By prior agreement, I was supposed to make public comments at the Eureka City Council meeting. The point was to report on the Board meeting from that morning, to provide a copy of Myth Breakers, and to again plug the forum in a public arena. Chris Kerrigan has promised to make a more formal announcement at the next Council meeting so that he can get the forum mentioned in writing on the agenda. A lengthy discussion about a church playground preceded public comment. Because I had also been invited to address the Humboldt County Democratic Central Committee that evening, Scott wound up addressing the Council in my place.

Less than a mile away I joined the Dems' meeting already in progress. In a small room of about 20 people, I tried to begin my No Confidence rap by checking in to see where the group was at - did anybody there have total and complete faith in our elections? I greatly appreciated being told to get on with it, that everybody's on the same page there.

So, while feeling rushed but hoping to seem poised, I spoke about the resolution in general terms. I mentioned what has become a very standard talking point that I don't write much about. That is, the resolution is a template that any group or Council or whatever can modify to their liking and that this is preferable to debates over minutia. I emphasized that there are two parts to the template that are most important and shouldn't be changed, namely the frame around "basis" for confidence and also Consent of the Governed. I mentioned a few times that the power of these points lay in the framing. After not much more than five minutes the group voted to send the resolution to an action committee that would look at it more closely and consider putting it on a future agenda for discussion and possible endorsement. Call it new front #2. Tuesday was a long day.

One last thing for now, since it was so high profile this week, a few comments on Arcata's Town Hall Forum discussing the resolution (scroll down) "to support troops who refuse to serve in illegal wars." I went in ambivalent about the resolution because I like the spirit and intent of it but I see that it would have basic challenges of practicality and make a lot people mad. I doubt if the discussions at the forum changed anybody's mind, though it was definitely a positive thing to get people talking this way. It seemed to me that people mostly talked past each other without listening very much. The instructions would have been better had we been asked to find a single thing to agree upon and then use that limited consensus as a foundation for building upwards. Instead, tables of 8-10 people were each asked to produce two lists, reasons for and against the resolution. Instead of guiding people towards agreement, the exercise was oriented around dichotomy. We heard a split opinion which should surprise no one.

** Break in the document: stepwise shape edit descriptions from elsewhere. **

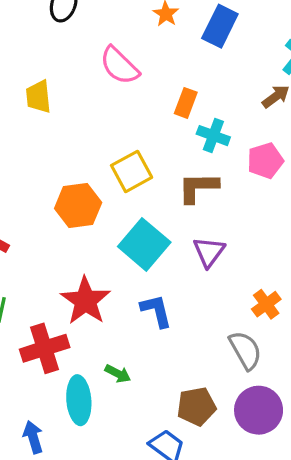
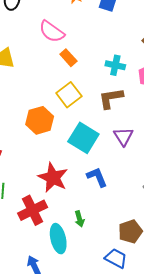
orange rectangle: (186, 103) -> (68, 58), moved, turned -54
green arrow: (118, 374) -> (79, 219), turned 56

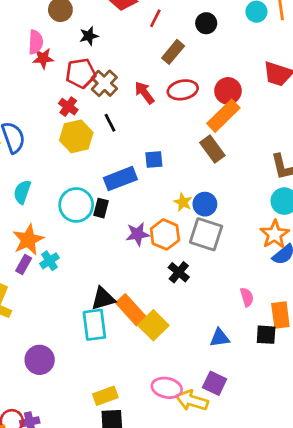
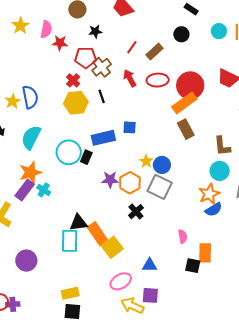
red line: (155, 18) -> (132, 47), moved
pink semicircle: (36, 42) -> (46, 29), moved
red circle: (228, 91) -> (190, 85), size x1.4
brown rectangle: (212, 149) -> (186, 129), moved
cyan semicircle: (22, 192) -> (31, 137), size x1.4
cyan cross: (50, 261) -> (44, 190), turned -32
purple rectangle: (24, 265) -> (25, 190), size x1.5
blue triangle: (220, 338) -> (150, 265), moved
purple square: (215, 383) -> (150, 295), turned -30
pink ellipse: (167, 388) -> (121, 281), moved, turned -50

The Arcata City Council met Wednesday night and spent about three hours on this topic. I wouldn't want to try to account for everybody's opinion or position but in the end, Vice Mayor Dave Meserve was left with no other Councilmember willing to fully support the resolution as it stands. Dave will now be working on a massive simplification effort to pare down to a single paragraph at most. That will be brought back for further discussion and then ultimately a ballot measure will be created.

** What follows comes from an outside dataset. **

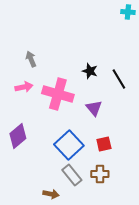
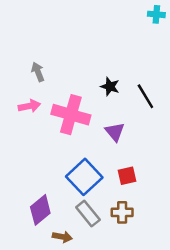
purple diamond: (18, 136) -> (40, 210), moved

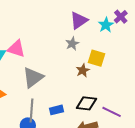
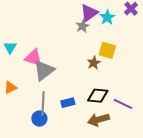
cyan star: (106, 25) -> (107, 17), moved
gray star: (72, 44) -> (83, 26), moved
pink triangle: (16, 49) -> (33, 58), moved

I realize now that part of my ambivalence prior to the forum stemmed from a feeling that the debate on this topic would turn up the heat so high on raising national issues that the Council would feel unable to keep their promise about bringing No Confidence forward. Or that it would come forward but under increased attack for it's national scope.

Seeing there was nothing I could do about being pre-empted (Meserve put No Confidence on the back burner until the war resisters resolution has played out), I now realize I had to suppress resentment connected to the anticipated likelihood of the forum's fallout. From my view, the nature of the resolution was inherently divisive, the approach to dealing with it exacerbated the differences rather than directly striving to overcome them, and I felt like the unlikely best case scenario could not compare with what we still hope for with No Confidence. That's a little more inside my head than the GuvWurld blog usually gets but this forum did become intensely personal and we do need to consider the way this original front was changed by it.